We should be virtualizing Applications, not Machines

One of the benefits of my new job at Vertigo Software is that I have more frequent opportunities to talk with my co-worker, Jeff Atwood. If everything goes right, we argue... because if we agree, neither of us is going to learn anything. Recently, we argued about virtual machines. I think machine virtualization is hugely oversold. We let the technical elegance (gee whiz, a program that lets me pretend to run another computer as another program!) distract us from the fact that virtual machines are a sleazy, inelegant hack.

I was a teenage VM junkie

I'm saying this as someone who used to be a big VM advocate. A few years ago, I noticed that it took new developers as much as a week to get set up to develop on some of the company's more complex systems, so I worked with application leads to set up Virtual PC images which had everything pre-installed. Sure enough, I had new developers working against complex DCOM / .NET / DB2 / "Classic" ASP environments with tons of dependencies in the time it took to copy the VPC image off a DVD-ROM.

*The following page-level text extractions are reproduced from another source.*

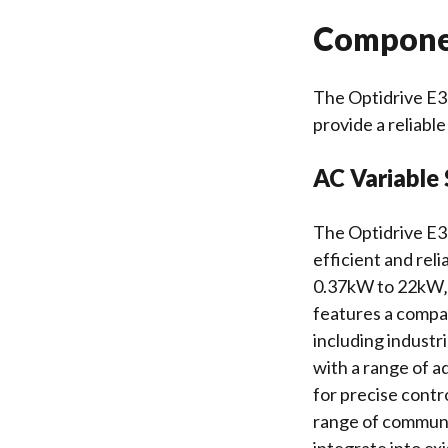
Componen
The Optidrive E3
provide a reliable
AC Variable
The Optidrive E3 
efficient and reli
0.37kW to 22kW‚ a
features a compac
including industr
with a range of a
for precise contr
range of communi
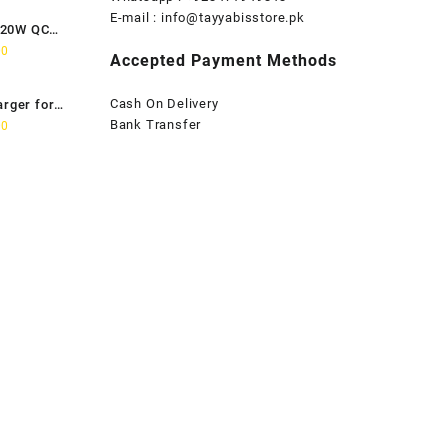
is:
E-mail :
info@tayyabisstore.pk
120W QC
0.
₨1,899.00.
Current
00
Accepted Payment Methods
price
is:
Cash On Delivery
arger for
0.
₨2,699.00.
Current
Bank Transfer
00
price
is:
0.
₨2,799.00.
rrent
ice
:
799.00.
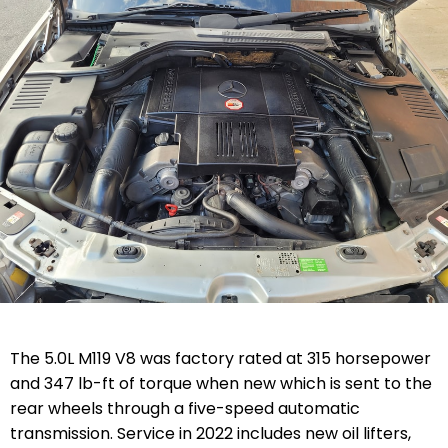
The 5.0L M119 V8 was factory rated at 315 horsepower
and 347 lb-ft of torque when new which is sent to the
rear wheels through a five-speed automatic
transmission. Service in 2022 includes new oil lifters,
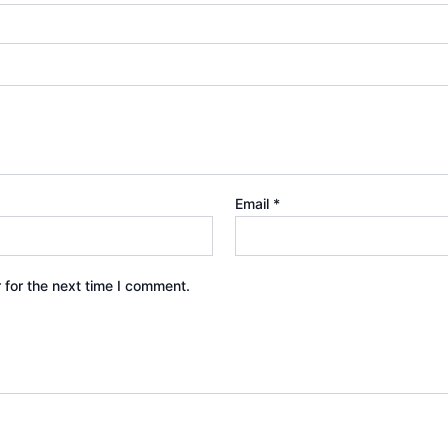
Email
*
 for the next time I comment.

One problem: it was a lousy developer experience. Most of the developers kept quiet, but a new developer let me have it: "This stinks! It's totally slow! You really expect me to show up to work every day and work eight hours on a virtual machine?" He was right, it did stink. Even with extra memory and a beefy machine, virtual machines are fine for occasional use, but they're not workable for full time development. For instance, I frequently had to shut down all other applications (Outlook, browsers, etc.) so that the virtual machine would be responsive enough that I could get work done.

Let's admit that the virtual machine emperor has no clothes on. Virtualizing machines is a neat parlor trick. It's tolerable for a few short-term uses (demonstrations, training, playing with alpha software, or testing different operating systems) but it's not a viable solution for real development.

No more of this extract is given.